In particolare, dal segnale registrato dal sensore di pressione BPR si evince che il modulo sottomarino è stato sottoposto a due operazioni di sollevamento, di circa 35 metri dal fondale.
Di seguito i segnali registrati durante i due eventi.
Segnali registrati durante il primo ancoraggio.
Segnali registrati durante il secondo ancoraggio.
Ipotesi molto probabile, confutata con le analisi che seguono, è che l’osservatorio sottomarino CFB1, adagiato sul fondale, sia stato agganciato da alcune reti da pesca.
Possiamo così riassumere cosa è accaduto durante i due eventi:
– durante il primo sollevamento il sensore BPR misurava circa 50.14 dbar (posizione normale sul fondale marino) registrando un massimo di 15.64 dbar e riposizionandosi a 50.35 dbar (nuova posizione sul fondale marino);
– durante il secondo sollevamento il sensore BPR misurava circa 50.27 dbar registrando un massimo di 16.45 dbar e riposizionandosi a 50.46 dbar (nuova posizione sul fondale marino).

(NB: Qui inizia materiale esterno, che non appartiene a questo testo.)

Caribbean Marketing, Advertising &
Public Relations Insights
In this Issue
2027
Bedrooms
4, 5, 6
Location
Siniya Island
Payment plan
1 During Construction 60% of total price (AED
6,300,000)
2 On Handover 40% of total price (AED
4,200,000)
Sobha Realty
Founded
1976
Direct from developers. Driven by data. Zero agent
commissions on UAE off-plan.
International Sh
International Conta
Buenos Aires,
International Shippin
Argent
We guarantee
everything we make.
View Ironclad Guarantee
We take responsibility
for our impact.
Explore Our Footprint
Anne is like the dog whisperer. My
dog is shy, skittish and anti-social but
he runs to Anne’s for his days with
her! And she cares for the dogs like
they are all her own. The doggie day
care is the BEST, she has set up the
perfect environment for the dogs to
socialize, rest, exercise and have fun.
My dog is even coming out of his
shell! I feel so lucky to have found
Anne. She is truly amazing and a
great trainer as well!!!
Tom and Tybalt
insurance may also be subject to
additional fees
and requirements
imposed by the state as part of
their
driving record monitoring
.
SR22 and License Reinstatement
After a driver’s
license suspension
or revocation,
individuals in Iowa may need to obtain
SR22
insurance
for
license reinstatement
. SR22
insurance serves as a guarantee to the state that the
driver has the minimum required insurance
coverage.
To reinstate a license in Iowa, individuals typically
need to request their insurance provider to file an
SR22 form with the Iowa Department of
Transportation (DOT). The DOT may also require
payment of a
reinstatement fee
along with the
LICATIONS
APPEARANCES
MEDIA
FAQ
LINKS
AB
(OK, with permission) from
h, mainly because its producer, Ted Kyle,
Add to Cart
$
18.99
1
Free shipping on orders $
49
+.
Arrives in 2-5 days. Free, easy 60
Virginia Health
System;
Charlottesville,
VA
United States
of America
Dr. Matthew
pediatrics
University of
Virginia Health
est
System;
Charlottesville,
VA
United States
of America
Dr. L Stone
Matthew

I segnali registrati dal sensore di compass (bussola digitale) mostrano che lil modulo sottomarino ha subìto svariate sollecitazioni.
Inoltre, i due urti del modulo sottomarino, provocati dall’impatto col fondale, hanno danneggiato il sismometro OBS su di esso equipaggiato.

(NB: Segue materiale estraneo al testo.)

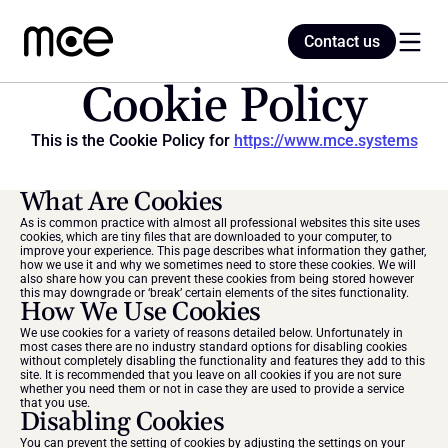
Contact us
Contact us
Cookie Policy
This is the Cookie Policy for 
https://www.mce.systems
Home
What Are Cookies
Blog
As is common practice with almost all professional websites this site uses 
cookies, which are tiny files that are downloaded to your computer, to 
improve your experience. This page describes what information they gather, 
how we use it and why we sometimes need to store these cookies. We will 
also share how you can prevent these cookies from being stored however 
this may downgrade or ‘break’ certain elements of the sites functionality.
How We Use Cookies
We use cookies for a variety of reasons detailed below. Unfortunately in 
most cases there are no industry standard options for disabling cookies 
without completely disabling the functionality and features they add to this 
site. It is recommended that you leave on all cookies if you are not sure 
whether you need them or not in case they are used to provide a service 
that you use.
Disabling Cookies
You can prevent the setting of cookies by adjusting the settings on your 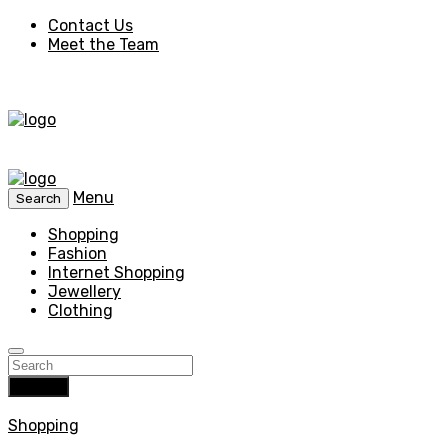
Contact Us
Meet the Team
Menu
Search
Shopping
Fashion
Internet Shopping
Jewellery
Clothing
Search
Shopping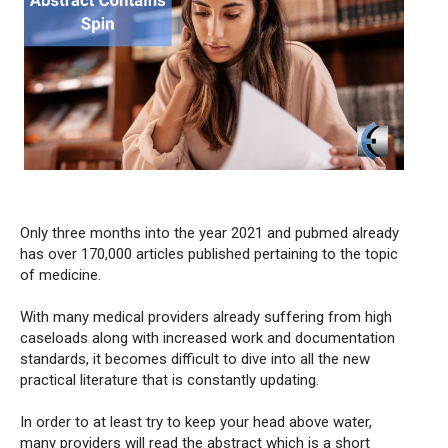
Only three months into the year 2021 and pubmed already
has over 170,000 articles published pertaining to the topic
of medicine.
With many medical providers already suffering from high
caseloads along with increased work and documentation
standards, it becomes difficult to dive into all the new
practical literature that is constantly updating.
In order to at least try to keep your head above water,
many providers will read the abstract which is a short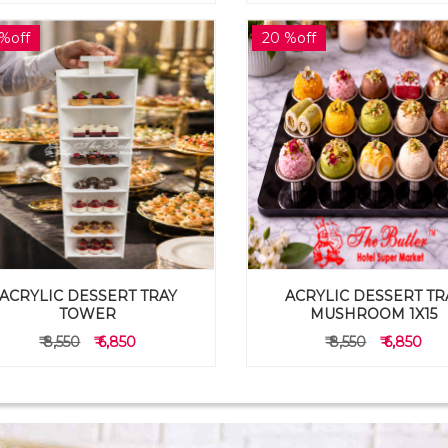
%off
20 %off
ACRYLIC DESSERT TRAY
ACRYLIC DESSERT TR
TOWER
MUSHROOM 1X15
₹ 8,550
₹ 6,850
₹ 8,550
₹ 6,850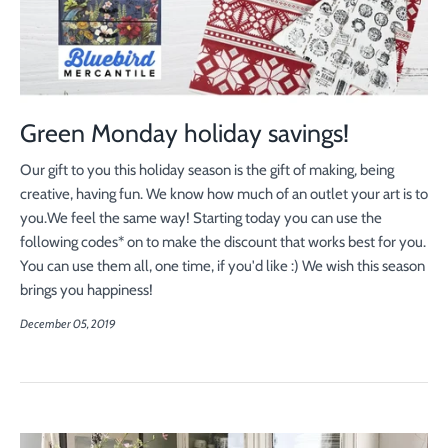
Green Monday holiday savings!
Our gift to you this holiday season is the gift of making, being
creative, having fun. We know how much of an outlet your art is to
you.
We feel the same way!
Starting today you can use the
following codes* on to make the discount that works best for you.
You can use them all, one time, if you'd like :) We wish this season
brings you happiness!
December 05, 2019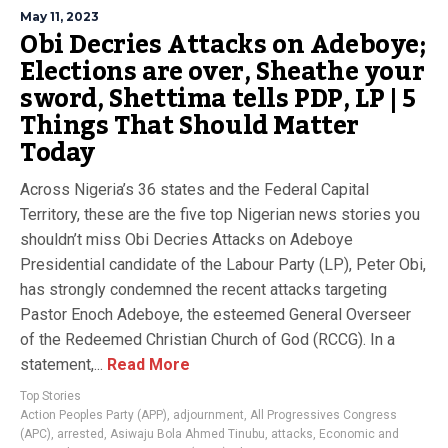
May 11, 2023
Obi Decries Attacks on Adeboye;
Elections are over, Sheathe your
sword, Shettima tells PDP, LP | 5
Things That Should Matter
Today
Across Nigeria’s 36 states and the Federal Capital
Territory, these are the five top Nigerian news stories you
shouldn’t miss Obi Decries Attacks on Adeboye
Presidential candidate of the Labour Party (LP), Peter Obi,
has strongly condemned the recent attacks targeting
Pastor Enoch Adeboye, the esteemed General Overseer
of the Redeemed Christian Church of God (RCCG). In a
statement,...
Read More
Top Stories
Action Peoples Party (APP)
,
adjournment
,
All Progressives Congress
(APC)
,
arrested
,
Asiwaju Bola Ahmed Tinubu
,
attacks
,
Economic and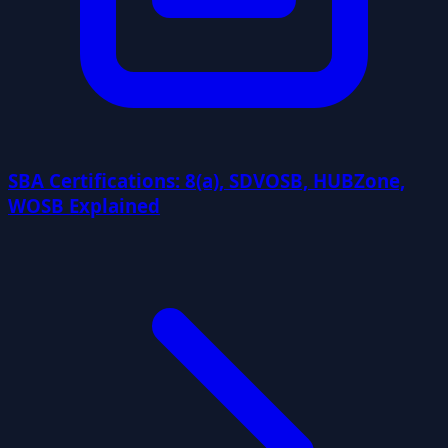
SBA Certifications: 8(a), SDVOSB, HUBZone,
WOSB Explained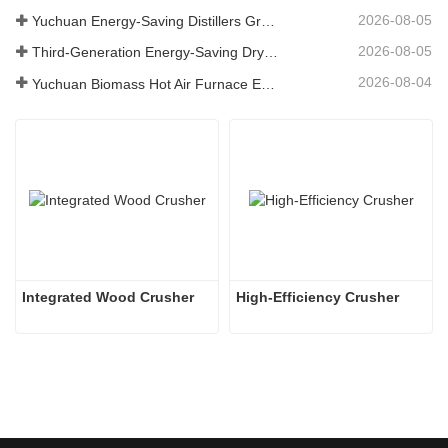
2026-08-05
Yuchuan Energy-Saving Distillers Grains Dryer Provides Efficient Solution for High Moisture Material Processing
2026-08-05
Third-Generation Energy-Saving Dryer: An Efficient and Eco-Friendly Solution for High-Moisture Material Drying
2026-08-04
Yuchuan Biomass Hot Air Furnace Exported to Indonesia, Providing Efficient and Stable Heat Supply for Drying Systems
Integrated Wood Crusher
High-Efficiency Crusher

Ricordiamo che, considerando per buona approssimazione 1dbar=1m, possiamo affermare che tali urti sono associabili a quote di circa 34.7m e 34m rispettivamente, portando, di conseguenza, l’intero modulo sottomarino ad una quota (sotto il livello medio del mare) di circa 15 metri, per poi cadere nuovamente sul fondale marino.